Getting Dirty with Larry Rothfield
August 9, 2017
Lawrence Rothfield is associate professor of English and Comparative Literature at the University of Chicago, where he is currently directing a major three year research initiative on illicit antiquities markets, “The Past for Sale: New Approaches to the Study of Archaeological Looting.”
If you could recommend one thing to better protect heritage, what would it be?
A Pigovian (corrective) tax on antiquities. This would raise funds to support anti-looting efforts, would reduce demand, and would give the antiquities trade an incentive to clean up their act.
If you could have lived in any era in any civilization, when and where would it have been?
Renaissance Florence, the crucible of modern politics, cultural policy, and recognizably modern efforts to unearth and make sense of the ancient past.
What attracted you to your profession?
My dissertation advisor was the Palestinian intellectual Edward Said, who showed me it was possible to use one’s interpretive skills to criticize policies. Protecting heritage and culture is a policy challenge less intractable than the Israeli-Palestinian conflict, but it is one that is both intellectually complex (what exactly is heritage? culture? How do cultural markets work? How do we measure the social costs of losing heritage or culture? What is the relation between knowledge and aesthetic value? Who should pay to protect the past?) and yet has real-world consequences.
What is one piece of advice can you give the next generation who seek to follow in your footsteps?
Heritage policy is not recognized as a subdiscipline in public policy, nor in anthropology or sociology or any other field. That means that even if you are the world’s leading expert on illicit antiquities markets, you may not find it easy to land a tenure-track job, especially in today’s horrible academic job market. Get tenure first by working on a topic that your discipline cares about; post-tenure you are free to shift to studying heritage.
What is something that few people know about you?
In my spare time, I’ve written a fictional thriller screenplay that made it into the semifinals of the Austin Film Festival (the major screenwriters’ festival) drawing on what I learned in writing my book about the looting of the Iraq Museum.
What are you most proud of accomplishing?

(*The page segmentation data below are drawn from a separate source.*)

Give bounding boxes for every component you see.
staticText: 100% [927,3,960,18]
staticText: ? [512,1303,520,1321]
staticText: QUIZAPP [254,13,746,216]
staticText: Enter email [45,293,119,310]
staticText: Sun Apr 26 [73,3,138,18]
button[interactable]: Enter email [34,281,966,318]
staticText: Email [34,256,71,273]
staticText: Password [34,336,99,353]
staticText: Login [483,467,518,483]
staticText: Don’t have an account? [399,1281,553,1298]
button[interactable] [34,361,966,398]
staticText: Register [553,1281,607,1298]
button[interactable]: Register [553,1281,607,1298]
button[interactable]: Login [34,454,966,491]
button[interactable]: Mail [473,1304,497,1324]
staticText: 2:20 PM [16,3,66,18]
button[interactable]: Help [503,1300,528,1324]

In the aftermath of the 2003 invasion, I organized a multi-day retreat that for the first time brought together all the stakeholders who collectively failed to secure Iraq’s natinal museum and sites – the Pentagon, State Department, uniformed military, UNESCO, heritage NGOs, archaeologists, etc. – to figure out what went wrong and make recommendations to ensure something like this could never happen again. Many of the attendees had never met each other before, and so in addition to getting a crucial sentence added to the military’s war-planning bible stipulating that cultural sites must be secured during invasions, the retreat helped foster a new network that in the years since has done much to drive heritage protection efforts in the US.